== WORK INSTRUCTION ==
Every line from the one with "mother of four, and" up to and including the one with "ter path or" is to be output exactly as it appears below; pictures are not.

==*==

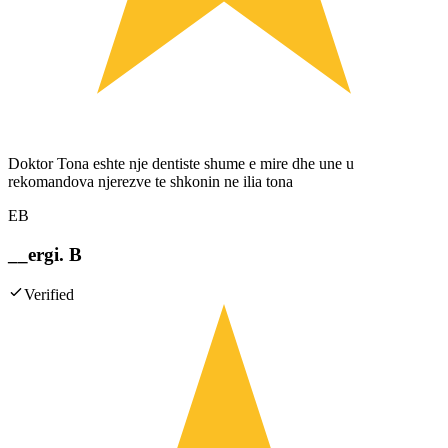
Doktor Tona eshte nje dentiste shume e mire dhe une u
rekomandova njerezve te shkonin ne ilia tona
EB
__ergi. B
Verified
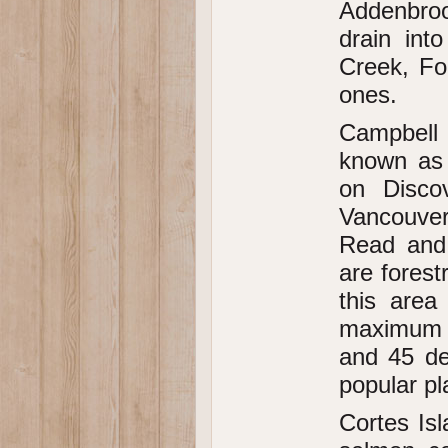
Addenbroo
drain int
Creek, Fo
ones.
Campbell 
known as 
on Disco
Vancouver 
Read and 
are forest
this area
maximum o
and 45 de
popular pl
Cortes Isl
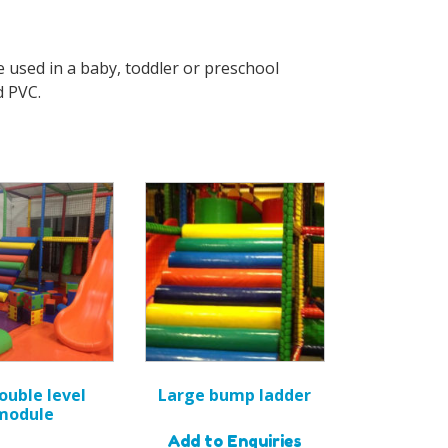
e used in a baby, toddler or preschool
d PVC.
double level
Large bump ladder
module
Add to Enquiries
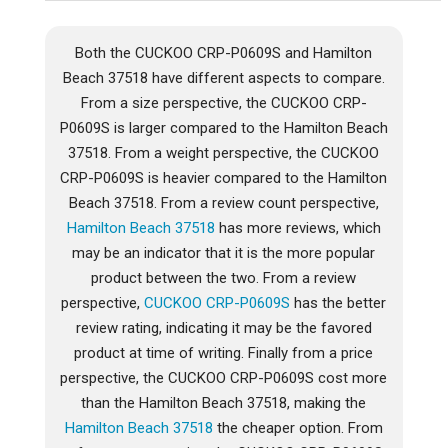
Both the CUCKOO CRP-P0609S and Hamilton
Beach 37518 have different aspects to compare.
From a size perspective, the CUCKOO CRP-
P0609S is larger compared to the Hamilton Beach
37518. From a weight perspective, the CUCKOO
CRP-P0609S is heavier compared to the Hamilton
Beach 37518. From a review count perspective,
Hamilton Beach 37518
has more reviews, which
may be an indicator that it is the more popular
product between the two. From a review
perspective,
CUCKOO CRP-P0609S
has the better
review rating, indicating it may be the favored
product at time of writing. Finally from a price
perspective, the CUCKOO CRP-P0609S cost more
than the Hamilton Beach 37518, making the
Hamilton Beach 37518
the cheaper option. From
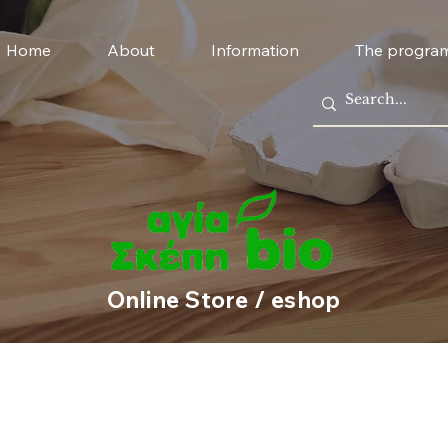
Home
About
Information
The progra
Online Store / eshop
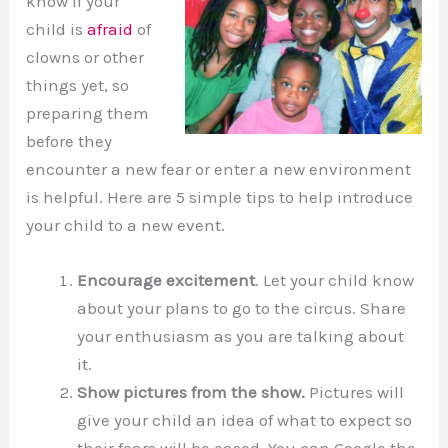
know if your
child is
afraid
of
clowns or other
things yet, so
preparing them
before they
encounter a new fear or enter a new environment
is helpful. Here are 5 simple tips to help introduce
your child to a new event.
Encourage excitement
. Let your child know
about your plans to go to the circus. Share
your enthusiasm as you are talking about
it.
Show pictures from the show.
Pictures will
give your child an idea of what to expect so
their fears will be eased. You can Google the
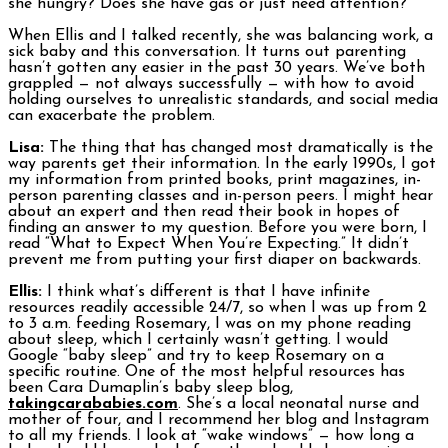
she hungry? Does she have gas or just need attention?
When Ellis and I talked recently, she was balancing work, a
sick baby and this conversation. It turns out parenting
hasn’t gotten any easier in the past 30 years. We’ve both
grappled — not always successfully — with how to avoid
holding ourselves to unrealistic standards, and social media
can exacerbate the problem.
Lisa:
The thing that has changed most dramatically is the
way parents get their information. In the early 1990s, I got
my information from printed books, print magazines, in-
person parenting classes and in-person peers. I might hear
about an expert and then read their book in hopes of
finding an answer to my question. Before you were born, I
read “What to Expect When You’re Expecting.” It didn’t
prevent me from putting your first diaper on backwards.
Ellis:
I think what’s different is that I have infinite
resources readily accessible 24/7, so when I was up from 2
to 3 a.m. feeding Rosemary, I was on my phone reading
about sleep, which I certainly wasn’t getting. I would
Google “baby sleep” and try to keep Rosemary on a
specific routine. One of the most helpful resources has
been Cara Dumaplin’s baby sleep blog,
takingcarababies.com
. She’s a local neonatal nurse and
mother of four, and I recommend her blog and Instagram
to all my friends. I look at “wake windows” — how long a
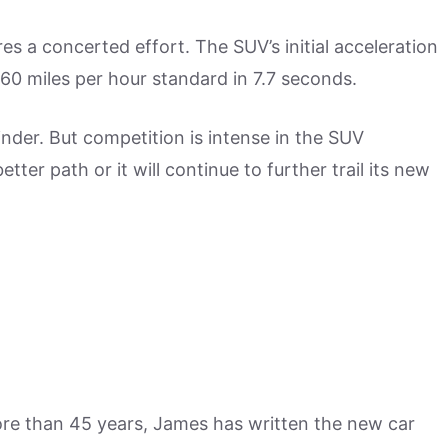
res a concerted effort. The SUV’s initial acceleration
0-60 miles per hour standard in 7.7 seconds.
nder. But competition is intense in the SUV
ter path or it will continue to further trail its new
more than 45 years, James has written the new car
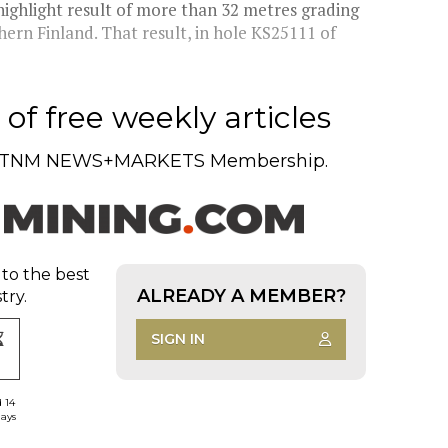
ighlight result of more than 32 metres grading
thern Finland. That result, in hole KS25111 of
of free weekly articles
TNM NEWS+MARKETS Membership.
 to the best
ALREADY A MEMBER?
try.
SIGN IN
d 14
days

==*==

== PROBLEM SOLUTION ==
mother of four, and I recommend her blog and Instagram
to all my friends. I look at “wake windows” — how long a
res a concerted effort. The SUV’s initial acceleration
0-60 miles per hour standard in 7.7 seconds.
nder. But competition is intense in the SUV
ter path or it will continue to further trail its new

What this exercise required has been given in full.